**EXERCISE DIRECTIONS:** Copy each line from the records below in which the word "sebesar" is found.

**TASK DATA:**
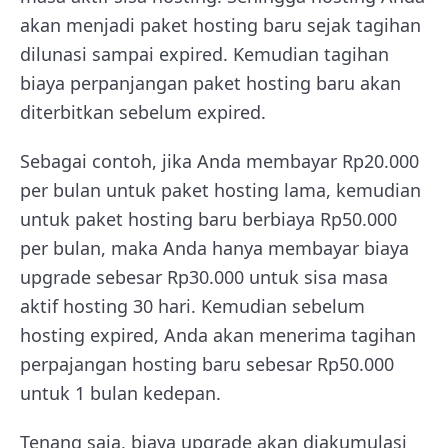
akan menjadi paket hosting baru sejak tagihan
dilunasi sampai expired. Kemudian tagihan
biaya perpanjangan paket hosting baru akan
diterbitkan sebelum expired.
Sebagai contoh, jika Anda membayar Rp20.000
per bulan untuk paket hosting lama, kemudian
untuk paket hosting baru berbiaya Rp50.000
per bulan, maka Anda hanya membayar biaya
upgrade sebesar Rp30.000 untuk sisa masa
aktif hosting 30 hari. Kemudian sebelum
hosting expired, Anda akan menerima tagihan
perpajangan hosting baru sebesar Rp50.000
untuk 1 bulan kedepan.
Tenang saja, biaya upgrade akan diakumulasi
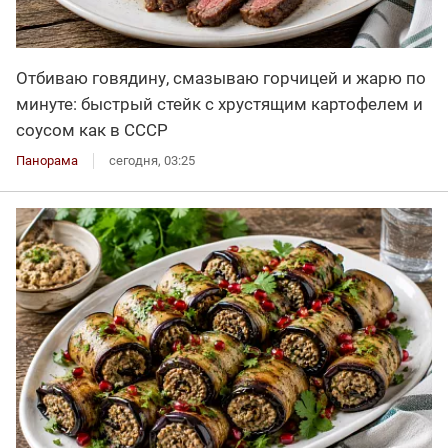
Отбиваю говядину, смазываю горчицей и жарю по
минуте: быстрый стейк с хрустящим картофелем и
соусом как в СССР
Панорама
сегодня, 03:25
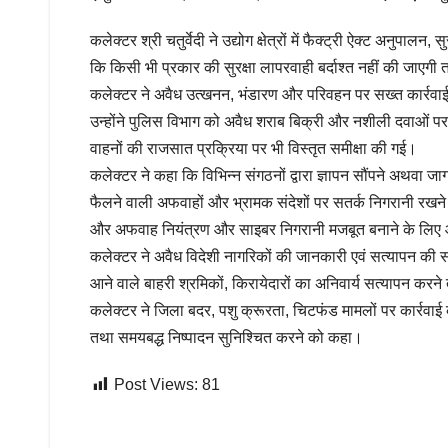
कलेक्टर श्री चतुर्वेदी ने उद्योग क्षेत्रों में फैक्ट्री ऐक्ट अनु
कि किसी भी प्रकार की सुरक्षा लापरवाही बर्दाश्त नहीं की जाएगी
कलेक्टर ने अवैध उत्खनन, भंडारण और परिवहन पर सख्त कार्रवाई 
उन्होंने पुलिस विभाग को अवैध शराब बिक्री और नशीली दवाओं प
वाहनों की राजसात प्रक्रिया पर भी विस्तृत समीक्षा की गई।
कलेक्टर ने कहा कि विभिन्न संगठनों द्वारा ज्ञापन सौंपने अथवा जा
फैलने वाली अफवाहों और भ्रामक संदेशों पर सतर्क निगरानी रखने 
और अफवाह नियंत्रण और साइबर निगरानी मजबूत बनाने के लिए आ
कलेक्टर ने अवैध विदेशी नागरिकों की जानकारी एवं सत्यापन की समीक्षा
आने वाले बाहरी श्रमिकों, किरायेदारों का अनिवार्य सत्यापन करने
कलेक्टर ने जिला बदर, पशु क्रूरता, चिटफंड मामलों पर कार्रवाई की
तथा समयबद्ध निष्पादन सुनिश्चित करने को कहा।
Post Views:
81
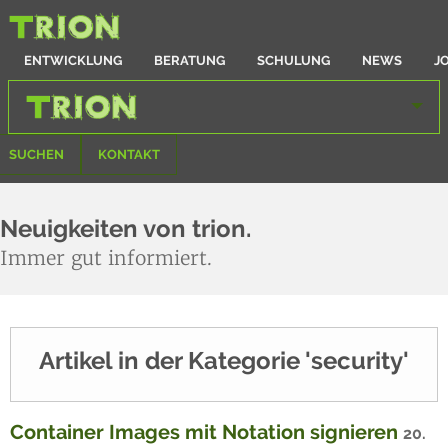
ENTWICKLUNG
BERATUNG
SCHULUNG
NEWS
J
SUCHEN
KONTAKT
Neuigkeiten von trion.
Immer gut informiert.
Artikel in der Kategorie 'security'
Container Images mit Notation signieren
20.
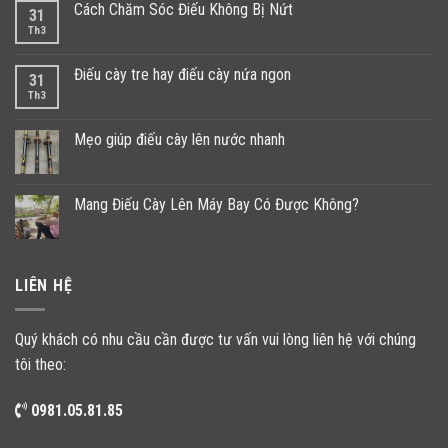
Cách Chăm Sóc Điếu Không Bị Nứt
31
Th3
Điếu cày tre hay điếu cày nứa ngon
31
Th3
Mẹo giúp điếu cày lên nước nhanh
Mang Điếu Cày Lên Máy Bay Có Được Không?
LIÊN HỆ
Quý khách có nhu cầu cần được tư vấn vui lòng liên hệ với chúng
tôi theo:
0981.05.81.85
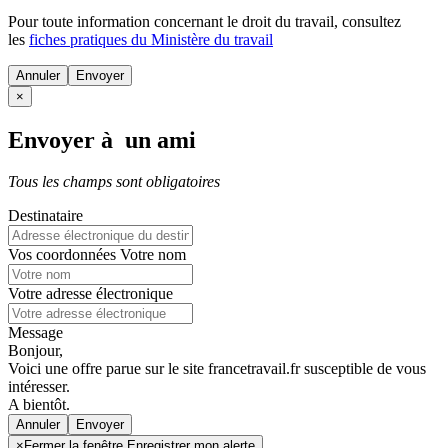
Pour toute information concernant le
droit du travail
, consultez
les
fiches pratiques du Ministère du travail
Annuler
×
Envoyer à un ami
Tous les champs sont obligatoires
Destinataire
Vos coordonnées
Votre nom
Votre adresse électronique
Message
Bonjour,
Voici une offre parue sur le site francetravail.fr susceptible de vous
intéresser.
A bientôt.
Annuler
×
Fermer la fenêtre Enregistrer mon alerte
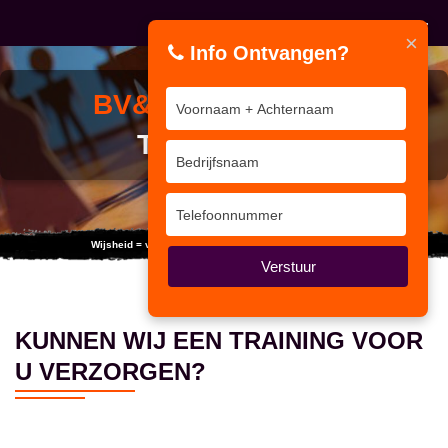
×
Info Ontvangen?
BV&T IN-COMPANY
TRAININGEN
Wijsheid = verschil kennen tussen wijsheid en kennis.
Verstuur
KUNNEN WIJ EEN TRAINING VOOR
U VERZORGEN?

**EXERCISE RESULT:**
upgrade sebesar Rp30.000 untuk sisa masa
perpajangan hosting baru sebesar Rp50.000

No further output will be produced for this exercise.